全体を見渡すと矛盾点や粗がいくつも見つかるが、それでも「姉と弟」という関係に最後まで言及し続け、読み手が唸るような回答を叩きつけてくれた本作は、私にとって忘れられない作品となった。

**ネタバレ注意**
ゲームをクリアした人むけのレビューです。

長文感想

勉強は全国模試で一位を取り、運動じゃいくつかの地方記録を持っている。おまけに『魔法』まで使える「魔法少女」でもある。本作はそんな凄すぎる姉と主人公、そしてそれを取り巻く幼馴染達の関係性に焦点を当てた物語。

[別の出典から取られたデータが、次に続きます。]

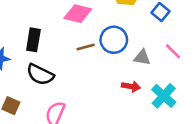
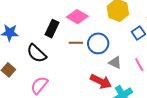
black rectangle: (33, 40) -> (52, 29), moved
red arrow: (131, 86) -> (101, 81), size x1.5

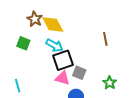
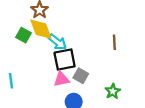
yellow diamond: (53, 24) -> (41, 29), moved
pink triangle: (62, 78) -> (61, 79), turned -35

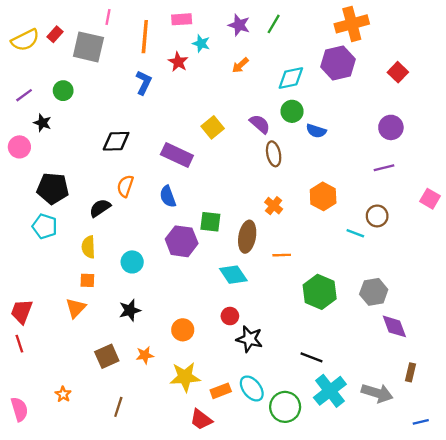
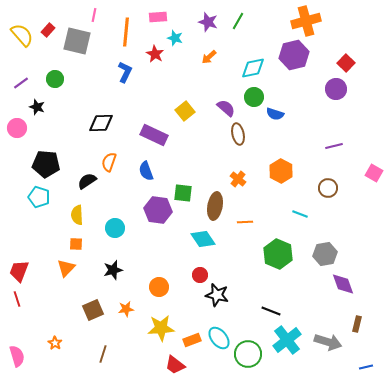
yellow semicircle: (25, 40) -> (22, 35), turned -105
purple circle: (391, 127) -> (336, 89), moved
cyan line: (355, 233) -> (300, 214), moved

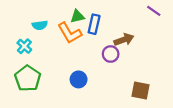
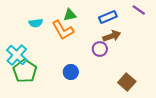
blue rectangle: (94, 24) -> (108, 17), moved, turned 54
cyan cross: (24, 46) -> (17, 55), moved, size x1.5
brown square: (140, 91) -> (127, 82), turned 30

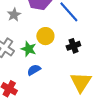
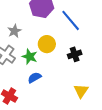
gray star: (14, 15) -> (14, 31), moved
yellow triangle: (81, 82) -> (81, 91), size x0.7

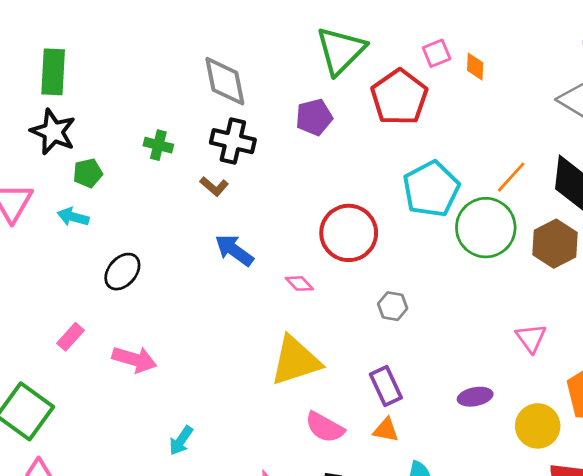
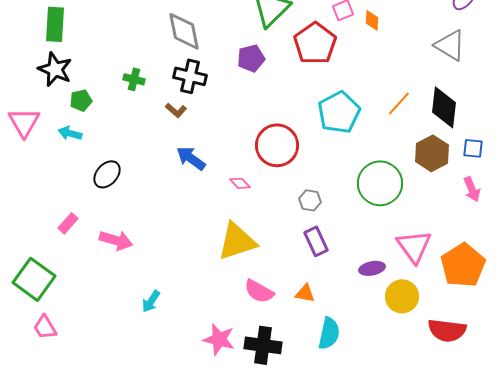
green circle: (486, 228) -> (380, 183), moved
pink triangle: (531, 338) -> (414, 246), moved, size x1.5
purple rectangle: (386, 386) -> (316, 241), moved
yellow circle: (538, 426) -> (402, 296), moved

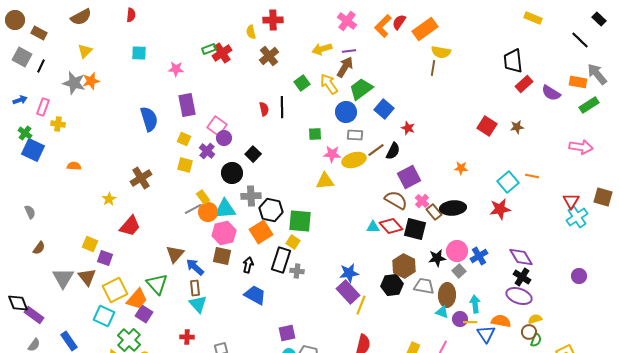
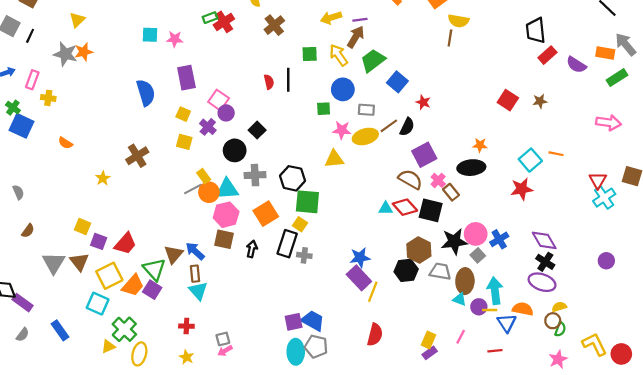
cyan square: (139, 53) -> (150, 35), moved
green square: (302, 83) -> (310, 54), turned 35
blue circle: (346, 112) -> (343, 89), moved
orange semicircle: (74, 166) -> (65, 143), turned -152
black ellipse: (453, 208) -> (471, 168), moved
black hexagon: (271, 210) -> (292, 178), moved
red trapezoid: (130, 226) -> (125, 244), moved
brown triangle: (175, 254) -> (174, 254), moved
black star: (437, 258) -> (454, 241), size x1.4
blue trapezoid: (255, 295) -> (313, 321), moved
cyan arrow: (475, 304) -> (495, 291), size x1.4
purple square: (144, 314) -> (152, 290), moved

そのタイトル名、設定からまあ十中八九ギャグエロゲーだなと思っていたのだが、そうではなかった。序盤はお姉ちゃんが変な格好をして立ちはだかってきたり、主人公サイドについている三人組「ボランティアーズ」も一ミリも可愛くないおかしな格好をしていたりと、ある意味予想通りというか、ギャグゲーらしい光景が広がっていた。戦う理由、格好、決着の仕方…どれをとっても真剣なんて言葉は当てはまらなくて天を仰いだ。また、シーンについても前述した格好のおかげであまり魅力的に映るものはない。

といった感じで序盤から中盤にかけてはあまり面白くなく、三人のヒロインを攻略した時点でもそれは変わらなかった。各ルートでひかりの異変について言及する部分もあったが結局、解決はせずにそのままヒロインとゴールするので消化不良のまま終わる。ヒロインも好きになれる子がいなかったので、まあこの時点の本作の評価は相当に低かった。かほるこシナリオだけは少し頑張っていたが...。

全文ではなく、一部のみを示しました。